All of lore.kernel.org
 help / color / mirror / Atom feed
* blk-mq crash with dm-multipath in for-3.20/core
@ 2015-02-09 16:38 Dongsu Park
  2015-02-09 16:48 ` Mike Snitzer
  0 siblings, 1 reply; 7+ messages in thread
From: Dongsu Park @ 2015-02-09 16:38 UTC (permalink / raw)
  To: Jens Axboe; +Cc: Keith Busch, Mike Snitzer, dm-devel, linux-kernel

Hi Jens,

during testing with the linux-block for-3.20/core branch, I hit a BUG
like below. It's reproducible by running xfstests/xfs/279.
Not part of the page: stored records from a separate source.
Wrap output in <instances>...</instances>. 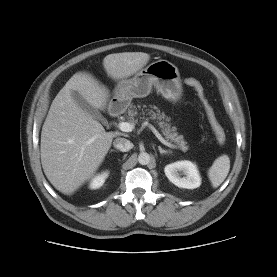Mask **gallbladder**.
I'll list each match as a JSON object with an SVG mask.
<instances>
[{"mask_svg": "<svg viewBox=\"0 0 277 277\" xmlns=\"http://www.w3.org/2000/svg\"><path fill=\"white\" fill-rule=\"evenodd\" d=\"M72 98L85 112L89 113L93 118L99 120L102 124L107 125L108 122L106 118H104L97 109L89 105V103L77 91L72 92Z\"/></svg>", "mask_w": 277, "mask_h": 277, "instance_id": "obj_1", "label": "gallbladder"}]
</instances>
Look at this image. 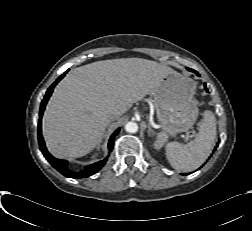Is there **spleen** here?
Instances as JSON below:
<instances>
[{
	"label": "spleen",
	"instance_id": "obj_1",
	"mask_svg": "<svg viewBox=\"0 0 252 231\" xmlns=\"http://www.w3.org/2000/svg\"><path fill=\"white\" fill-rule=\"evenodd\" d=\"M216 119L207 110L200 123L199 132L187 144L170 142L166 146V156L170 165L177 171L189 172L200 167L208 158L216 138Z\"/></svg>",
	"mask_w": 252,
	"mask_h": 231
}]
</instances>
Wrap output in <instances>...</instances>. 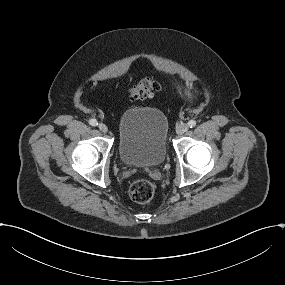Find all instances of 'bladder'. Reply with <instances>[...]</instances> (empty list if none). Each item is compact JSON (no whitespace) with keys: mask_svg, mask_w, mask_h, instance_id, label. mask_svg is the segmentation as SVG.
Segmentation results:
<instances>
[{"mask_svg":"<svg viewBox=\"0 0 285 285\" xmlns=\"http://www.w3.org/2000/svg\"><path fill=\"white\" fill-rule=\"evenodd\" d=\"M168 121L162 110L130 108L118 121V157L133 167L161 165L167 154Z\"/></svg>","mask_w":285,"mask_h":285,"instance_id":"obj_1","label":"bladder"}]
</instances>
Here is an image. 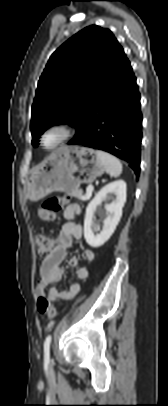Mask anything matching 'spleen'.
Listing matches in <instances>:
<instances>
[{"mask_svg": "<svg viewBox=\"0 0 168 406\" xmlns=\"http://www.w3.org/2000/svg\"><path fill=\"white\" fill-rule=\"evenodd\" d=\"M96 154L110 176L118 177L122 173V164L116 157L101 150L96 151Z\"/></svg>", "mask_w": 168, "mask_h": 406, "instance_id": "3e777b00", "label": "spleen"}]
</instances>
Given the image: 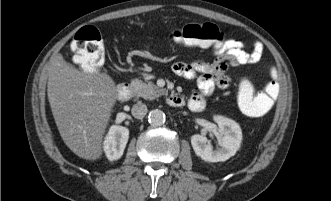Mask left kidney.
Wrapping results in <instances>:
<instances>
[{
  "label": "left kidney",
  "mask_w": 331,
  "mask_h": 201,
  "mask_svg": "<svg viewBox=\"0 0 331 201\" xmlns=\"http://www.w3.org/2000/svg\"><path fill=\"white\" fill-rule=\"evenodd\" d=\"M218 124V138L220 148L214 150L205 136L195 134L191 137V144L195 154L207 162H223L234 156L242 141L240 126L233 120L215 116Z\"/></svg>",
  "instance_id": "1"
}]
</instances>
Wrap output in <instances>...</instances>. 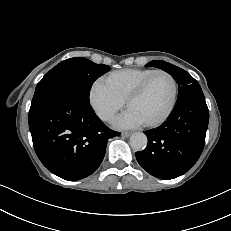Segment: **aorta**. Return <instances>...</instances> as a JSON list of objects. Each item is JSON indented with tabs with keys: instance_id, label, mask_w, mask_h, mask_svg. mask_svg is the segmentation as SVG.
<instances>
[{
	"instance_id": "obj_1",
	"label": "aorta",
	"mask_w": 231,
	"mask_h": 231,
	"mask_svg": "<svg viewBox=\"0 0 231 231\" xmlns=\"http://www.w3.org/2000/svg\"><path fill=\"white\" fill-rule=\"evenodd\" d=\"M147 137L142 132H135L130 137V145L134 150L140 151L147 146Z\"/></svg>"
}]
</instances>
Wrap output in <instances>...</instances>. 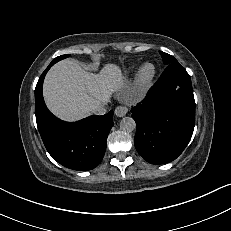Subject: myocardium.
I'll use <instances>...</instances> for the list:
<instances>
[{
    "mask_svg": "<svg viewBox=\"0 0 231 231\" xmlns=\"http://www.w3.org/2000/svg\"><path fill=\"white\" fill-rule=\"evenodd\" d=\"M150 68V72H147V69ZM156 76V69L152 64H144L138 74L136 79V84L139 88L144 89L149 86Z\"/></svg>",
    "mask_w": 231,
    "mask_h": 231,
    "instance_id": "myocardium-1",
    "label": "myocardium"
}]
</instances>
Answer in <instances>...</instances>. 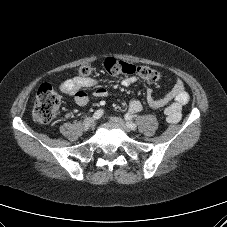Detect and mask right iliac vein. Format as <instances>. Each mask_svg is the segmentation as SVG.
Masks as SVG:
<instances>
[{
  "instance_id": "1",
  "label": "right iliac vein",
  "mask_w": 227,
  "mask_h": 227,
  "mask_svg": "<svg viewBox=\"0 0 227 227\" xmlns=\"http://www.w3.org/2000/svg\"><path fill=\"white\" fill-rule=\"evenodd\" d=\"M94 126H95V122H94V119L92 118H87L83 122L84 131H88L89 129L94 128Z\"/></svg>"
}]
</instances>
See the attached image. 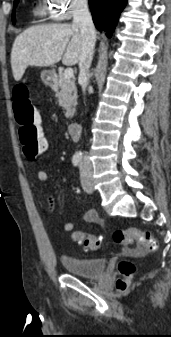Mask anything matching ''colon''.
I'll list each match as a JSON object with an SVG mask.
<instances>
[{"label":"colon","instance_id":"obj_1","mask_svg":"<svg viewBox=\"0 0 171 337\" xmlns=\"http://www.w3.org/2000/svg\"><path fill=\"white\" fill-rule=\"evenodd\" d=\"M13 106L19 128L20 144L26 159L35 161L43 152L52 151V144H48L44 127L40 126L39 115L25 86L20 85L15 88ZM71 237L74 242L82 243L88 250H97L101 246V240L98 237L82 231H74ZM113 241L125 250L138 254L155 251L158 247L156 239L149 231L135 228L115 231ZM118 271L121 277L117 280V287L124 291L128 287V281L135 267L130 261L123 260L118 265Z\"/></svg>","mask_w":171,"mask_h":337}]
</instances>
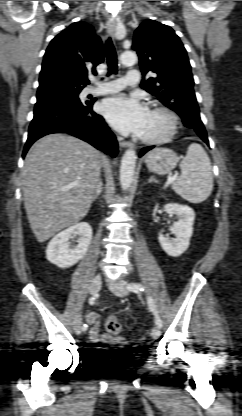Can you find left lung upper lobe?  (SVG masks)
<instances>
[{"mask_svg":"<svg viewBox=\"0 0 242 416\" xmlns=\"http://www.w3.org/2000/svg\"><path fill=\"white\" fill-rule=\"evenodd\" d=\"M132 48L137 51L143 75L156 73L141 87L177 112L184 125L198 136L207 135L193 90L194 80L187 52L174 30L154 20L135 31Z\"/></svg>","mask_w":242,"mask_h":416,"instance_id":"left-lung-upper-lobe-1","label":"left lung upper lobe"}]
</instances>
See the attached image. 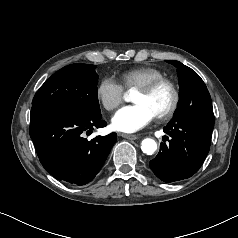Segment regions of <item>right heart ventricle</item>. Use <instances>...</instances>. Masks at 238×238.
<instances>
[{
    "label": "right heart ventricle",
    "instance_id": "right-heart-ventricle-1",
    "mask_svg": "<svg viewBox=\"0 0 238 238\" xmlns=\"http://www.w3.org/2000/svg\"><path fill=\"white\" fill-rule=\"evenodd\" d=\"M164 77V73L150 66H141L123 72L120 76L122 86L126 89H138L150 81Z\"/></svg>",
    "mask_w": 238,
    "mask_h": 238
}]
</instances>
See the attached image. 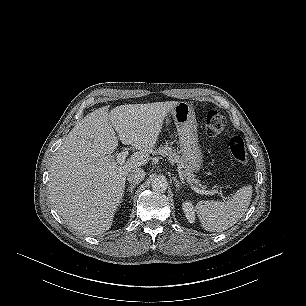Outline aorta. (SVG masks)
Wrapping results in <instances>:
<instances>
[{"label":"aorta","mask_w":306,"mask_h":306,"mask_svg":"<svg viewBox=\"0 0 306 306\" xmlns=\"http://www.w3.org/2000/svg\"><path fill=\"white\" fill-rule=\"evenodd\" d=\"M152 189L156 192H165L168 187L167 179L164 176H157L152 180Z\"/></svg>","instance_id":"obj_1"}]
</instances>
Bisecting showed that the first bad commit is 6d6285c45f5a ("block:
require blk_rq_prep_clone() be given an initialized clone request").
With reverting this commit, the crash disappears.
The linux-dm's branch dm-for-3.20 works fine without crash too.

As pointed out already by Keith Busch in a thread, [1] that commit should
not be there in the first place. Commit 102e38b1030e ("dm: split
request structure out from dm_rq_target_io structure") from linux-dm tree
[2] is going to move the blk_rq_init() call again to __clone_rq().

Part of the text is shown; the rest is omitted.